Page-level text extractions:

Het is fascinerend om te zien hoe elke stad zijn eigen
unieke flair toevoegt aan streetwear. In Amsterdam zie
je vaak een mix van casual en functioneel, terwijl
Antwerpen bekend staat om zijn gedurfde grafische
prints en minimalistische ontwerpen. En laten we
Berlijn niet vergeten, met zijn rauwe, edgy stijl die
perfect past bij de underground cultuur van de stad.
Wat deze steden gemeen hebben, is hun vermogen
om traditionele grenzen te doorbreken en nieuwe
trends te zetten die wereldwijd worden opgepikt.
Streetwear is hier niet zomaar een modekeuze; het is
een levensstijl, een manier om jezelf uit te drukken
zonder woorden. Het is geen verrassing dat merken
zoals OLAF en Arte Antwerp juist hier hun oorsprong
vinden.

◆ REQUIRED WORK
Repeat only the lines running from the line that contains "Antwerpen bekend staat" through the last line above, inclusive.

◆ ANSWER AREA
Antwerpen bekend staat om zijn gedurfde grafische
prints en minimalistische ontwerpen. En laten we
Berlijn niet vergeten, met zijn rauwe, edgy stijl die
perfect past bij de underground cultuur van de stad.
Wat deze steden gemeen hebben, is hun vermogen
om traditionele grenzen te doorbreken en nieuwe
trends te zetten die wereldwijd worden opgepikt.
Streetwear is hier niet zomaar een modekeuze; het is
een levensstijl, een manier om jezelf uit te drukken
zonder woorden. Het is geen verrassing dat merken
zoals OLAF en Arte Antwerp juist hier hun oorsprong
vinden.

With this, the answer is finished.